Man Vs Bee è serie televisiva statunitense con protagonista Rowan Atkinson, il famosissimo Mr Bean. Disponibile dal 24 giugno 2022 su Netflix, la sitcom è composta da 9 episodi da circa 10-15 min l’uno.
L’idea è semplice, ricorda un po’ quella comicità degli anni ’50 dei cartoni animati come Paperino, di volta in volta una situazione tutto sommato tranquilla faceva impazzire l’irrascibile papero fino a fargli provocare disastri allucinanti, che inevitabilmente, finiva per diventare l’unica vittima.

Un ape è la causa scatenante dei nove episodi che costituiscono Man Vs Bee, una miniserie che parte da una premessa stupidissima per costruire tutto attorno alla capacità di Atkinson di far ridere con le sue espressioni, mosse e smorfie, ma anche per far restare gran parte del tempo con le mani sugli occhi di fronte alle pazzie che, una dopo l’altra, mette in scena sullo schermo.

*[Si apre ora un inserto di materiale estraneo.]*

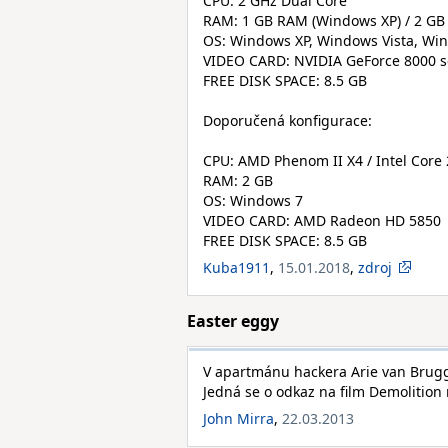
CPU: 2 GHz Dual Core
RAM: 1 GB RAM (Windows XP) / 2 GB
OS: Windows XP, Windows Vista, Wi
VIDEO CARD: NVIDIA GeForce 8000 se
FREE DISK SPACE: 8.5 GB
Doporučená konfigurace:
CPU: AMD Phenom II X4 / Intel Core
RAM: 2 GB
OS: Windows 7
VIDEO CARD: AMD Radeon HD 5850
FREE DISK SPACE: 8.5 GB
Kuba1911
,
15.01.2018
,
zdroj
Easter eggy
V apartmánu hackera Arie van Brugge
Jedná se o odkaz na film Demolition
John Mirra
,
22.03.2013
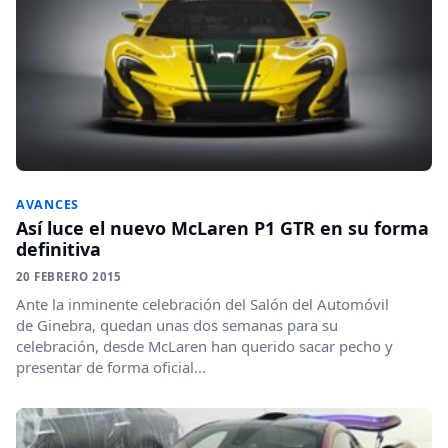
AVANCES
Así luce el nuevo McLaren P1 GTR en su forma
definitiva
20 FEBRERO 2015
Ante la inminente celebración del Salón del Automóvil
de Ginebra, quedan unas dos semanas para su
celebración, desde McLaren han querido sacar pecho y
presentar de forma oficial...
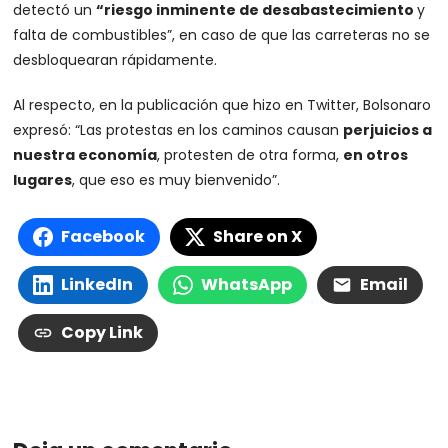
detectó un
“riesgo inminente de desabastecimiento
y
falta de combustibles”, en caso de que las carreteras no se
desbloquearan rápidamente.
Al respecto, en la publicación que hizo en Twitter, Bolsonaro
expresó: “Las protestas en los caminos causan
perjuicios a
nuestra economía
, protesten de otra forma,
en otros
lugares
, que eso es muy bienvenido”.
Facebook
Share on X
LinkedIn
WhatsApp
Email
Copy Link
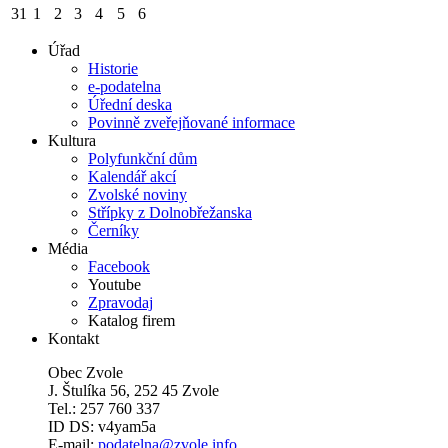
31
1
2
3
4
5
6
Úřad
Historie
e-podatelna
Úřední deska
Povinně zveřejňované informace
Kultura
Polyfunkční dům
Kalendář akcí
Zvolské noviny
Střípky z Dolnobřežanska
Černíky
Média
Facebook
Youtube
Zpravodaj
Katalog firem
Kontakt
Obec Zvole
J. Štulíka 56, 252 45 Zvole
Tel.: 257 760 337
ID DS: v4yam5a
E-mail:
podatelna@zvole.info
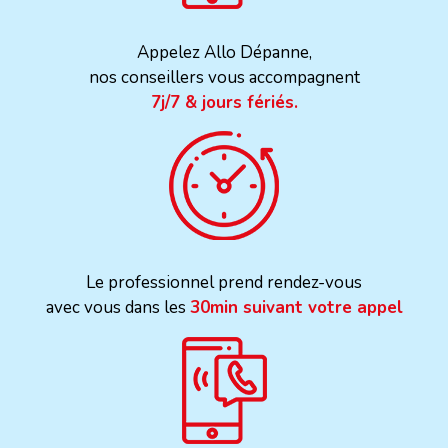
Appelez Allo Dépanne,
nos conseillers vous accompagnent
7j/7 & jours fériés.
Le professionnel prend rendez-vous
avec vous dans les
30min suivant votre appel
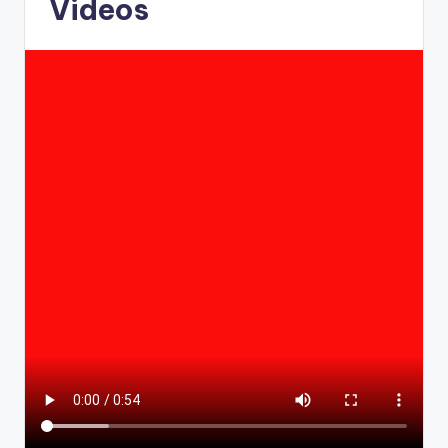
Videos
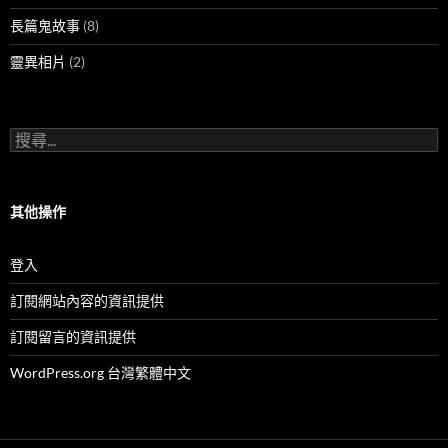
長篇鬼故事
(8)
靈異相片
(2)
搜
尋
關
鍵
字:
其他操作
登入
訂閱網站內容的資訊提供
訂閱留言的資訊提供
WordPress.org 台灣繁體中文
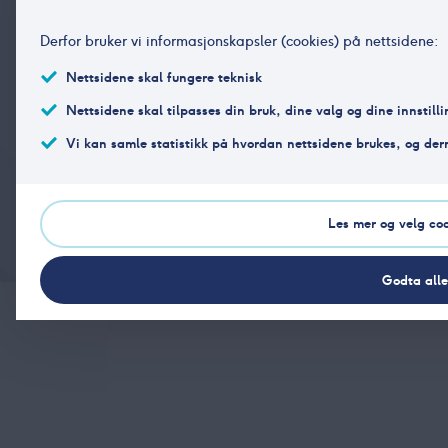
Derfor bruker vi informasjonskapsler (cookies) på nettsidene:
Nettsidene skal fungere teknisk
Telefon
(+47) 23 11 17 40
Nettsidene skal tilpasses din bruk, dine valg og dine innstilli
E-post
post@vpff.no
Vi kan samle statistikk på hvordan nettsidene brukes, og de
Besøksadresse
Hansteens gate 2, 0253 Oslo
Postadresse
Hansteens gate 2, 0253 Oslo
Les mer og velg coo
Godta alle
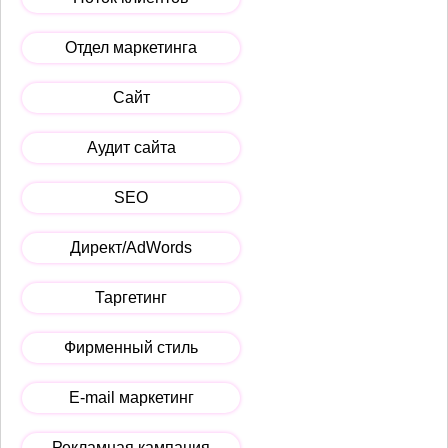
Отдел маркетинга
Сайт
Аудит сайта
SEO
Директ/AdWords
Таргетинг
Фирменный стиль
E-mail маркетинг
Рекламная кампания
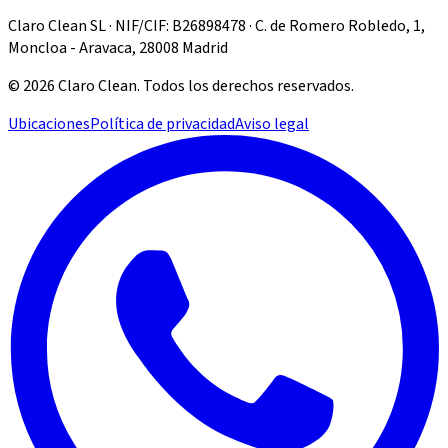
Claro Clean SL · NIF/CIF: B26898478 · C. de Romero Robledo, 1,
Moncloa - Aravaca, 28008 Madrid
©
2026
Claro Clean
.
Todos los derechos reservados.
Ubicaciones
Política de privacidad
Aviso legal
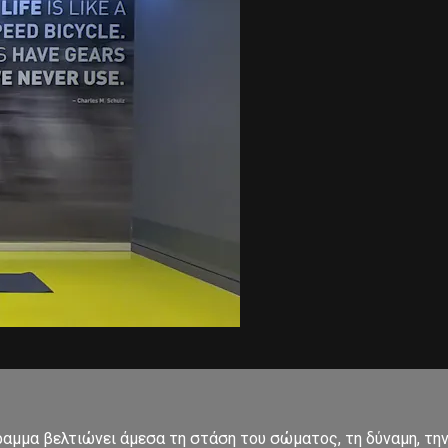
μμα βελτιώνει άμεσα τη στάση του σώματος, τη δύναμη, την 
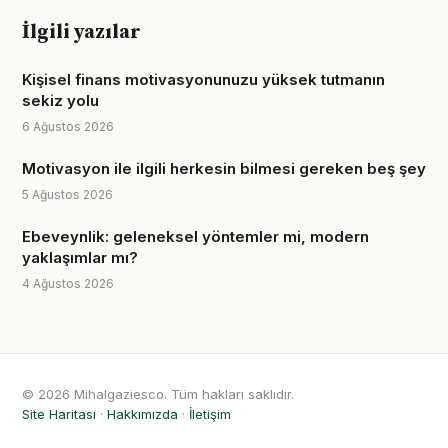
İlgili yazılar
Kişisel finans motivasyonunuzu yüksek tutmanın
sekiz yolu
6 Ağustos 2026
Motivasyon ile ilgili herkesin bilmesi gereken beş şey
5 Ağustos 2026
Ebeveynlik: geleneksel yöntemler mi, modern
yaklaşımlar mı?
4 Ağustos 2026
© 2026 Mihalgaziesco. Tüm hakları saklıdır.
Site Haritası
·
Hakkımızda
·
İletişim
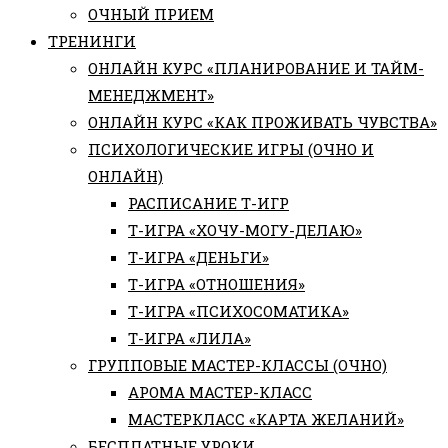
ОЧНЫЙ ПРИЕМ
ТРЕНИНГИ
ОНЛАЙН КУРС «ПЛАНИРОВАНИЕ И ТАЙМ-
МЕНЕДЖМЕНТ»
ОНЛАЙН КУРС «КАК ПРОЖИВАТЬ ЧУВСТВА»
ПСИХОЛОГИЧЕСКИЕ ИГРЫ (ОЧНО И
ОНЛАЙН)
РАСПИСАНИЕ Т-ИГР
Т-ИГРА «ХОЧУ-МОГУ-ДЕЛАЮ»
Т-ИГРА «ДЕНЬГИ»
Т-ИГРА «ОТНОШЕНИЯ»
Т-ИГРА «ПСИХОСОМАТИКА»
Т-ИГРА «ЛИЛА»
ГРУППОВЫЕ МАСТЕР-КЛАССЫ (ОЧНО)
АРОМА МАСТЕР-КЛАСС
МАСТЕРКЛАСС «КАРТА ЖЕЛАНИЙ»
БЕСПЛАТНЫЕ УРОКИ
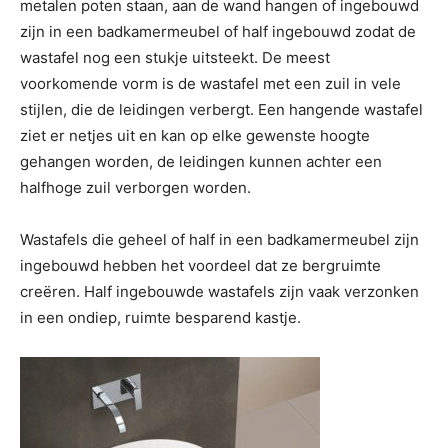
metalen poten staan, aan de wand hangen of ingebouwd
zijn in een badkamermeubel of half ingebouwd zodat de
wastafel nog een stukje uitsteekt. De meest
voorkomende vorm is de wastafel met een zuil in vele
stijlen, die de leidingen verbergt. Een hangende wastafel
ziet er netjes uit en kan op elke gewenste hoogte
gehangen worden, de leidingen kunnen achter een
halfhoge zuil verborgen worden.
Wastafels die geheel of half in een badkamermeubel zijn
ingebouwd hebben het voordeel dat ze bergruimte
creëren. Half ingebouwde wastafels zijn vaak verzonken
in een ondiep, ruimte besparend kastje.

Il compito di Trevor (Rowan Atkison) è quello dell’House Sitter: deve tenere sotto controllo la casa di questi due insopportabili ricconi, curarsi del cane e non fare danni dunque durante la loro assenza.
Come se fosse facile…una gag dopo l’altra, sempre di potenza distruttiva crescente, è proprio la casa che ci va di mezzo con Atkinson che trova modi sempre più scemi per reagire a quello che gli sta succedendo. E con l’ape che è tutt’altro che passiva, si ingegna in tutte le maniere per provocare Trevor e fargli causare danni.

Siamo di fronte ad un prodotto onesto, semplice, che non cerca di inviare chissà quale messaggio, e va bene così. Abbiamo bisogno ogni tanto di risate sane e lui ce ne regala tantissime. Per chi ha amato Mr Bean non può perderselo, e poi le puntate sono così brevi che lo si guarda come un film. Ogni tanto avrei voluto “menarlo” per le scelte che prendeva il protagonista, ma d’altronde lui è così.